A ditadura de 1964-1985 rompeu com a tradição humanitária da república e
reestabeleceu a pena de morte, mas não chegou a implementá-la oficialmente. Os
assassinatos dos opositores do regime foram execuções extrajudiciais, crimes que
ocorreram à margem do sistema jurídico.
Na Constituição de 1988, a proibição da pena de morte é cláusula pétrea. Não pode ser
alterada por emenda constitucional, plebiscito ou referendo ou qualquer outra forma de
mobilização – importante freio institucional aos ardores das versões brasileiras de
Widodo. Após a promulgação da nova Carta Magna, o Brasil ratificou os acordos
internacionais da ONU e da OEA contra a pena de morte, posição que reforça nos
fóruns multilaterais e que, coerentemente, defendeu nas críticas à Indonésia.

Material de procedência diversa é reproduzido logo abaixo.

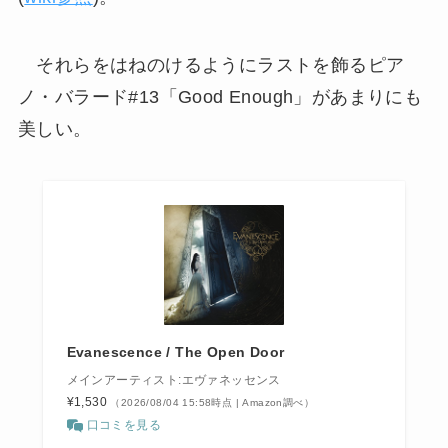
それらをはねのけるようにラストを飾るピア
ノ・バラード#13「Good Enough」があまりにも
美しい。
Evanescence / The Open Door
メインアーティスト:エヴァネッセンス
¥1,530
（2026/08/04 15:58時点 | Amazon調べ）
口コミを見る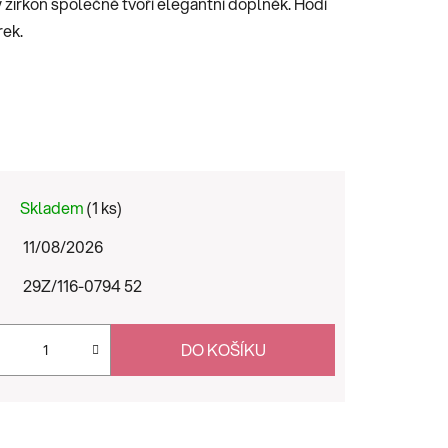
ivý zirkon společně tvoří elegantní doplněk. Hodí
rek.
Skladem
(1 ks)
11/08/2026
29Z/116-0794 52
DO KOŠÍKU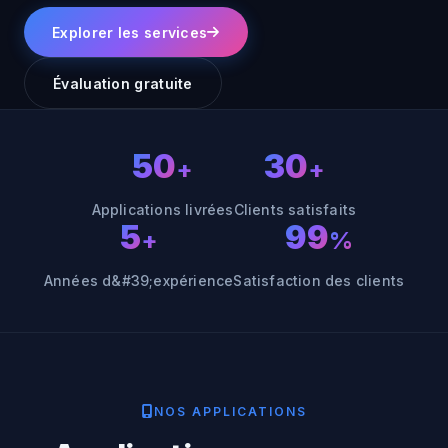
Explorer les services
Évaluation gratuite
50
30
+
+
Applications livrées
Clients satisfaits
5
99
+
%
Années d&#39;expérience
Satisfaction des clients
NOS APPLICATIONS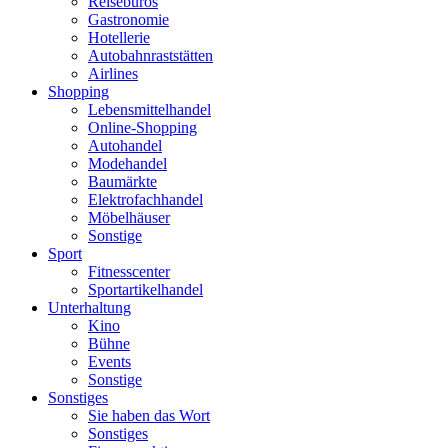
Reisebüros
Gastronomie
Hotellerie
Autobahnraststätten
Airlines
Shopping
Lebensmittelhandel
Online-Shopping
Autohandel
Modehandel
Baumärkte
Elektrofachhandel
Möbelhäuser
Sonstige
Sport
Fitnesscenter
Sportartikelhandel
Unterhaltung
Kino
Bühne
Events
Sonstige
Sonstiges
Sie haben das Wort
Sonstiges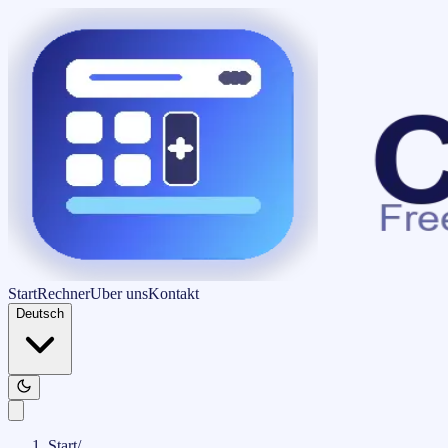
Start
Rechner
Uber uns
Kontakt
Deutsch
Start
/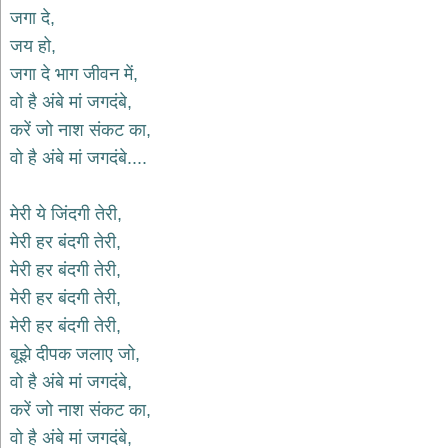
भजन
जगा दे,
hanuman
जय हो,
bhajans
जगा दे भाग जीवन में,
साईं
वो है अंबे मां जगदंबे,
भजन
sai
करें जो नाश संकट का,
bhajans
वो है अंबे मां जगदंबे....
जैन
भजन
jain
मेरी ये जिंदगी तेरी,
bhajans
मेरी हर बंदगी तेरी,
दुर्गा
मेरी हर बंदगी तेरी,
भजन
मेरी हर बंदगी तेरी,
durga
bhajans
मेरी हर बंदगी तेरी,
गणेश
बूझे दीपक जलाए जो,
भजन
वो है अंबे मां जगदंबे,
ganesh
bhajans
करें जो नाश संकट का,
राम
वो है अंबे मां जगदंबे,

É importante que o debate impulsionado pela condenação de Marco Archer e Rodrigo
Gularte possa estimular também a reflexão sobre as contradições brasileiras. Mesmo
sem pena de morte, as polícias do País matam pelo menos seis pessoas por dia. Muitos
desses casos são execuções sumárias. Que tenhamos políticas de segurança pública à
altura dos princípios humanitários expressos em nossa Constituição.
*Maurício Santoro é cientista político, assessor de direitos humanos da Anistia
Internacional e integrante do Grupo de Reflexão sobre Relações Internacionais/GR-RI.